I’ve been hearing and reading a fair amount about this concept of evidence based practise for a while now. You are most likely familiar with the idea when it comes to medicine or government policy. Most medicine and policy decisions are informed by the evidence base. If a particular medicine proves to treat certain illnesses in clinical trials then it’s more than likely going to be made available to the public en masse. You can take that same approach and apply it to behavioural science and even further with areas like HR.
One of the areas of L&D where we’ve seen evidence based practise used effectively is in the study of ‘learning styles’ and their use in training / education design. What the research has proven time and again is that using learning styles as a design methodology for training / education is flawed at best and completely ineffective as a delivery methodology. Which is great because it forces us as L&Ders to really ensure we understand human learning processes and design learning interventions that are in line with natural processes rather than discredited and useless theories.
Another area where we can see evidence based practise in, er, practise is online retail and online learning environments. Research is able to inform with amazing clarity and accuracy which forms of design / UX and UI are effective and which are not.
So step in the applicability of evidence based practise to the wider world of HR / L&D and we start to understand that we could use this practise to inform interventions that are actually effective.
From what I’ve understood about Evidence Based Management so far is that it relies on research and evidence to inform exactly what is effective and what is not. Right, that makes complete sense to me. So, for example, we are able to know that NLP, MBTI, learning styles, employee engagement initiatives, learning and development all have weak evidence bases. Now, before my fellow L&Ders get all defensive about this, it is well worth you taking your time to understand why they have a weak evidence base.
What this means in the broader Evidence Based Management piece is if Consultant A suggests Intervention A, then they should be doing so with a decent evidence base that Intervention A will work. Now there’s a whole piece there about the education of HR / L&D professionals better understanding what to look and ask for when it comes to that evidence base. But I need to keep this moving along.

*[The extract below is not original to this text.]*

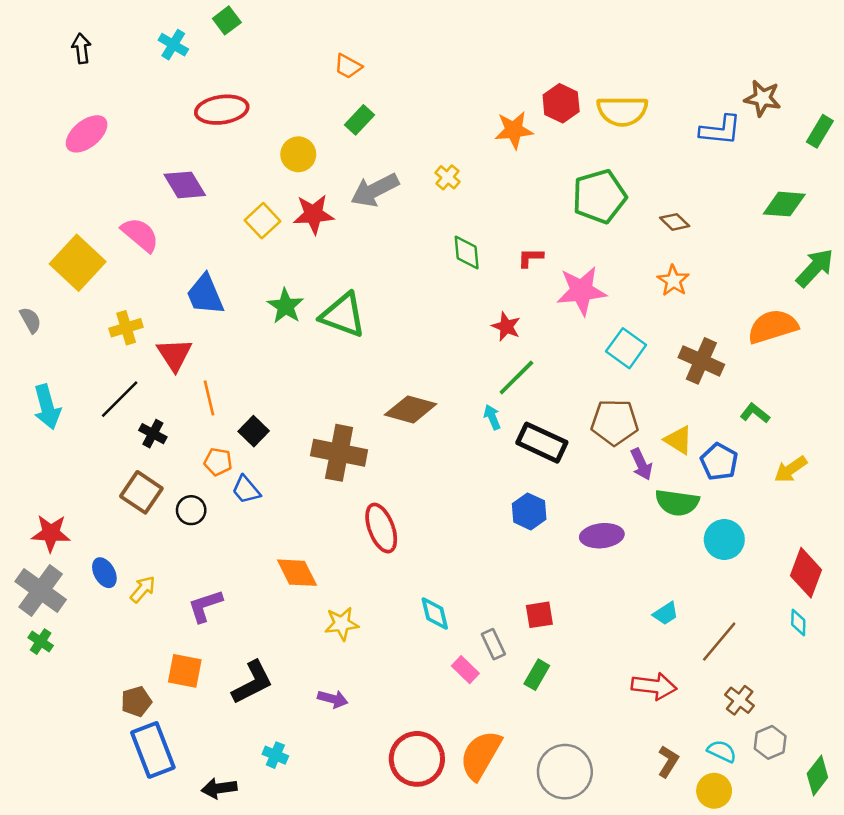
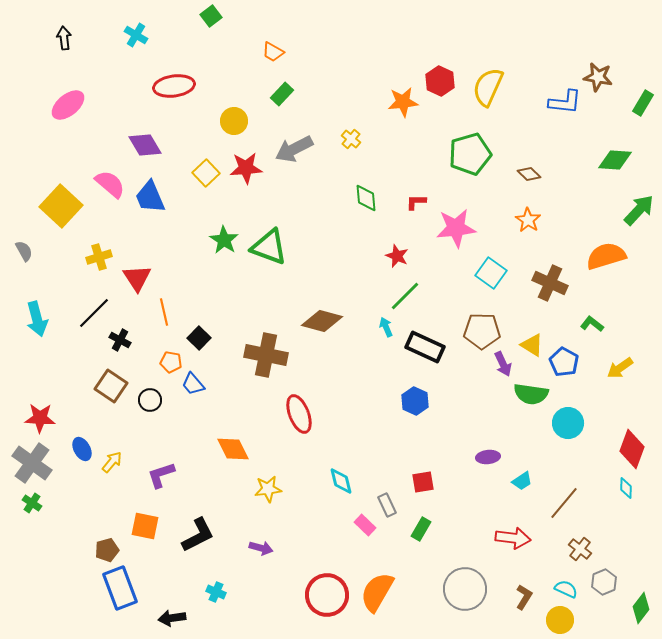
green square: (227, 20) -> (211, 16), moved
yellow semicircle: (622, 111) -> (488, 87), turned 114
blue trapezoid: (205, 295) -> (150, 197), moved
purple ellipse: (602, 536) -> (488, 457), moved, size x0.7
gray circle: (565, 772) -> (465, 589), moved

So far, I’m in agreement with the approach, what it can inform us, and what that means for the interventions we choose to implement.
Where I come unstuck is when Evidence Based Management approach can’t provide an answer for a solution that is effective. What do I mean? I mean this:
Company A what’s to implement Intervention A, but the evidence base for it is either weak or non-existent. They learn that Company B had a similar issue, and used Intervention B which had a positive organisational impact. Company A decide to go for using Intervention B. However, and this is a big however, Intervention B could only have worked for Company B because the culture and many other factors were aligned for that intervention to have worked. The research and evidence base may suggest it is effective, but that’s because the context of Company B helped make it work.
No two companies are the same. I know that Evidence Based Management doesn’t suggest blindly following examples and blindly following best practise solutions. What it doesn’t help with, though, is in offering solutions that can be effective.
Taking this further, what I’ve seen so far is Evidence Based Management help us understand what doesn’t work. That is really helpful and like I said, forces us as professionals and practitioners to examine what we’re doing and why. What I haven’t seen with this approach, yet, are models and theories that are effective that can work independent of culture and other organisational factors. The promise of Evidence Based Management is that it can potentially offer solutions that akin to medicinal solutions. I’m yet to see that in evidence.